## Task item
In how many lines of the data does the word "text" appear? Give the number by itself.

## Data for analysis
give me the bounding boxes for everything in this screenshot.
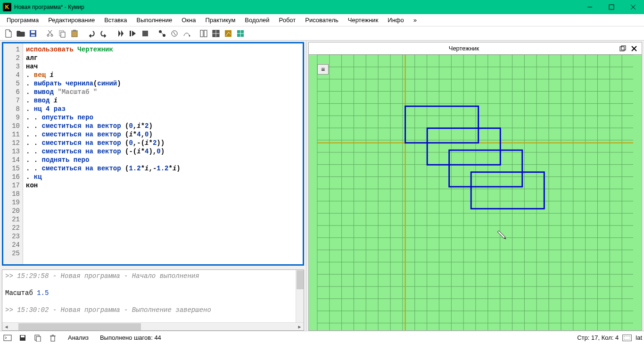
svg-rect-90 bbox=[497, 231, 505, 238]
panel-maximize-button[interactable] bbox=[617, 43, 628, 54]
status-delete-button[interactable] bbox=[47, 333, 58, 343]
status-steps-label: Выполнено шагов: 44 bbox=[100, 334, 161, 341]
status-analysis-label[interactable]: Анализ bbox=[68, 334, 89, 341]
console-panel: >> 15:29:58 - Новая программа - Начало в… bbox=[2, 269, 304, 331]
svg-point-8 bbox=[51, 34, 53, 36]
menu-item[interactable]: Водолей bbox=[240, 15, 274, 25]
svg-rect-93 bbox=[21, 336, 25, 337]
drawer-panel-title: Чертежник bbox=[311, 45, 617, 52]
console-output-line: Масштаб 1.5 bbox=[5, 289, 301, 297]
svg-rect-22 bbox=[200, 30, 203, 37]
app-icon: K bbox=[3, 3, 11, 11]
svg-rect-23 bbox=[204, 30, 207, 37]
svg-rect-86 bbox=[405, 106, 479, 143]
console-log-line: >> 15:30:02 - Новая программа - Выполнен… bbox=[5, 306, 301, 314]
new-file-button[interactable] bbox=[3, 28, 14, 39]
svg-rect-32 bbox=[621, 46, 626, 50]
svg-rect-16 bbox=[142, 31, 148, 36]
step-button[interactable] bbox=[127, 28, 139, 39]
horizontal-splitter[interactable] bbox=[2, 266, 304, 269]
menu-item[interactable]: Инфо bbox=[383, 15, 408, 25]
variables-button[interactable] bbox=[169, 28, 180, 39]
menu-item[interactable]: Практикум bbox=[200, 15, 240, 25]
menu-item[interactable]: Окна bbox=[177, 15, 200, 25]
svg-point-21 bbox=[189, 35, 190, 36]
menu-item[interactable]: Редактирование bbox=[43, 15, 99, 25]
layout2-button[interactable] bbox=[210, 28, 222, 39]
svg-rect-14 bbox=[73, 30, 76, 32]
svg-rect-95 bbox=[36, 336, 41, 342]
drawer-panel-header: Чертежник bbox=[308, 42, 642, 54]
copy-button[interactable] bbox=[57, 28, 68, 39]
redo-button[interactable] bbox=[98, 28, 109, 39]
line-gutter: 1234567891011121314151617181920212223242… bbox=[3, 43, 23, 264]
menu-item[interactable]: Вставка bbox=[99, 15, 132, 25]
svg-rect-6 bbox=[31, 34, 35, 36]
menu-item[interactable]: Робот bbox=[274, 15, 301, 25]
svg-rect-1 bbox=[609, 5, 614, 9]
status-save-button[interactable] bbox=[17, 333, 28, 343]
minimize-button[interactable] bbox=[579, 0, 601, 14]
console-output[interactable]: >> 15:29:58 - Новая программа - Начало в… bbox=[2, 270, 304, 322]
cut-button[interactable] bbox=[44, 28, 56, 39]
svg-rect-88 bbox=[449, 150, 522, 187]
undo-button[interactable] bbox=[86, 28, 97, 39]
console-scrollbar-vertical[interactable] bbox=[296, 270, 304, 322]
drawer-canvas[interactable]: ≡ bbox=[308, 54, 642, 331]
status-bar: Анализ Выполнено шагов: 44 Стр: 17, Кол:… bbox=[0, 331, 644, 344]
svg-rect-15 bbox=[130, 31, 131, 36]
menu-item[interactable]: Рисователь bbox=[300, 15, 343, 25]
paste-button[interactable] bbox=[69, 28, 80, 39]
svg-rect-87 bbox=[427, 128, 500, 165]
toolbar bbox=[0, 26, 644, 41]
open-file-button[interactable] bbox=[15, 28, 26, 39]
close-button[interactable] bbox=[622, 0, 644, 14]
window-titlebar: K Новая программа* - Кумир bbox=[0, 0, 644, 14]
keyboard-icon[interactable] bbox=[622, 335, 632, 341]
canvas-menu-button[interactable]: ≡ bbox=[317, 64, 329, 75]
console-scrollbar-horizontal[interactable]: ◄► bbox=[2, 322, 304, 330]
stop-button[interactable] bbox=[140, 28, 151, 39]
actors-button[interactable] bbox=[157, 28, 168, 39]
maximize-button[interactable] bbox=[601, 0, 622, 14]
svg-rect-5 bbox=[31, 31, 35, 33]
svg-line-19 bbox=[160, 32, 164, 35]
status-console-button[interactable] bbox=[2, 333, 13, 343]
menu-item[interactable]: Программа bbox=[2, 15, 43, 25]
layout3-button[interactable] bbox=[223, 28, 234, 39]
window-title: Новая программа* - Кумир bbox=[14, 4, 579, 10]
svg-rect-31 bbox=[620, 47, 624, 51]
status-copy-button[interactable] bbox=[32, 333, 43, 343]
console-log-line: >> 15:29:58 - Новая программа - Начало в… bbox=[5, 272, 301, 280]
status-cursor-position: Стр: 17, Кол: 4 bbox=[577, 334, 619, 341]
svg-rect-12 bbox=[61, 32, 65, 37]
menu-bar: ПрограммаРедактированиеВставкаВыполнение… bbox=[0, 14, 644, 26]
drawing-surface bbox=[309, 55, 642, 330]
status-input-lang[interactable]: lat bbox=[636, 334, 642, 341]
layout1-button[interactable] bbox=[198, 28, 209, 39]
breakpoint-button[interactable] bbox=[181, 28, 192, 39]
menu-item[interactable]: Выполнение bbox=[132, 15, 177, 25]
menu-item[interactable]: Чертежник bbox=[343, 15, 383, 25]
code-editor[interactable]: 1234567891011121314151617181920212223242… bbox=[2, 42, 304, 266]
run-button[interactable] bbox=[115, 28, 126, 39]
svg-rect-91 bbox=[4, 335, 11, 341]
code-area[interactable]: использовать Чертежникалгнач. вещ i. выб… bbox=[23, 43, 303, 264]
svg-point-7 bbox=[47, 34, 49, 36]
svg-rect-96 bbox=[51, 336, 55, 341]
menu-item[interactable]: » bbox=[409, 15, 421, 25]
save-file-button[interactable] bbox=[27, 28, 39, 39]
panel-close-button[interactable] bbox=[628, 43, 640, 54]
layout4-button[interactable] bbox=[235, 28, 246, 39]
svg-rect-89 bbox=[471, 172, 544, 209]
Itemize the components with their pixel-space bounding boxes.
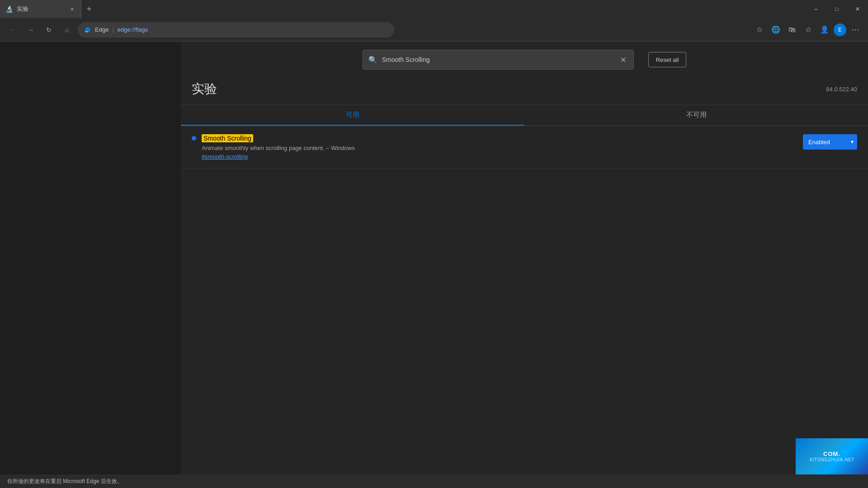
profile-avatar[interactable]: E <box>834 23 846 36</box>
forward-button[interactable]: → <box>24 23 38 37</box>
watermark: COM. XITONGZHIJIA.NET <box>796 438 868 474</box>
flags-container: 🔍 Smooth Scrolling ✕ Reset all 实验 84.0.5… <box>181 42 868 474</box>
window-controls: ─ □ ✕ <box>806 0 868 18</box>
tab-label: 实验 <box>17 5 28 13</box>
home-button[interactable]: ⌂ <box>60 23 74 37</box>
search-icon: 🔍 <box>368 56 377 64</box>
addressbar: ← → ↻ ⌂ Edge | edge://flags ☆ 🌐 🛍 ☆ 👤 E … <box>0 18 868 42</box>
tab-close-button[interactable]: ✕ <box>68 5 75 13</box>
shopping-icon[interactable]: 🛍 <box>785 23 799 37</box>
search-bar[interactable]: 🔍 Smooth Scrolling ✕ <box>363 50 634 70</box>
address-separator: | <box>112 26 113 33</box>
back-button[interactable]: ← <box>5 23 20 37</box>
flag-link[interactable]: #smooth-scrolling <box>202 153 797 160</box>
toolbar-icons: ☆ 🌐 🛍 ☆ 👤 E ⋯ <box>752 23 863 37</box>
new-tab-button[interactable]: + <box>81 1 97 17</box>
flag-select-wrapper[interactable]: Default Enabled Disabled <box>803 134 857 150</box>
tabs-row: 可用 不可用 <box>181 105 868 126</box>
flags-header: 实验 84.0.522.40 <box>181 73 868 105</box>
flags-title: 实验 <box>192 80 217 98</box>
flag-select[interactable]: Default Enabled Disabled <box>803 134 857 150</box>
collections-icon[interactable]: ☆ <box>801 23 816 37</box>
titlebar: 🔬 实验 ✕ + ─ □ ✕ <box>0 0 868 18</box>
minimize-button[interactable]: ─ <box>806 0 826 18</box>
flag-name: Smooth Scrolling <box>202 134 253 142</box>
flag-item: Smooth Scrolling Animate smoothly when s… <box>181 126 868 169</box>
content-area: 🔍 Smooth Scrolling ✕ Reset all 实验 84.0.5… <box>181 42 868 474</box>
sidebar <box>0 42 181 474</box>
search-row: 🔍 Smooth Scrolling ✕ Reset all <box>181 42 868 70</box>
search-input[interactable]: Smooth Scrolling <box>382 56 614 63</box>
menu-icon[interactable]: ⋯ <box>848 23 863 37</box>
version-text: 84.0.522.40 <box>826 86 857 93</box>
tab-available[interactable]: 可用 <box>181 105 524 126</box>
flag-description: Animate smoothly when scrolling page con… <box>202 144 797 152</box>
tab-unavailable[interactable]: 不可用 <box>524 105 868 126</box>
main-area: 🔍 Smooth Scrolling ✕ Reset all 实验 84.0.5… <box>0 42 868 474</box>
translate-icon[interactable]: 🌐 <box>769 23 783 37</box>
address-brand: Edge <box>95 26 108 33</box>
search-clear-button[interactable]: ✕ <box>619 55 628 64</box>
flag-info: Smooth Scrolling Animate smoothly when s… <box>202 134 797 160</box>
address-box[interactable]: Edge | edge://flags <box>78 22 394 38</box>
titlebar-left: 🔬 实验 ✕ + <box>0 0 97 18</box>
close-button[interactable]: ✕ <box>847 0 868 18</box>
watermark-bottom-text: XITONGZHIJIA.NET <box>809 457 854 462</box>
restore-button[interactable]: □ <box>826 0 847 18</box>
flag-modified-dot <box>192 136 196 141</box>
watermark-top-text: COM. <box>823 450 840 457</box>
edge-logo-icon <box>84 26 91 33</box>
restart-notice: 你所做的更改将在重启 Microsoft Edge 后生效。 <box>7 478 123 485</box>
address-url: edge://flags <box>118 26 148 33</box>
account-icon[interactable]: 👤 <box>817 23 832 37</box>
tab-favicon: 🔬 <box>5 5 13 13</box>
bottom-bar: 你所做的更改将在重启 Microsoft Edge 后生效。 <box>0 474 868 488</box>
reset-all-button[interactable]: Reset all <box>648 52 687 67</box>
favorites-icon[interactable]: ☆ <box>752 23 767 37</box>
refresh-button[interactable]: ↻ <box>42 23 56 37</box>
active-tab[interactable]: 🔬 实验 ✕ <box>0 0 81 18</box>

## Response
3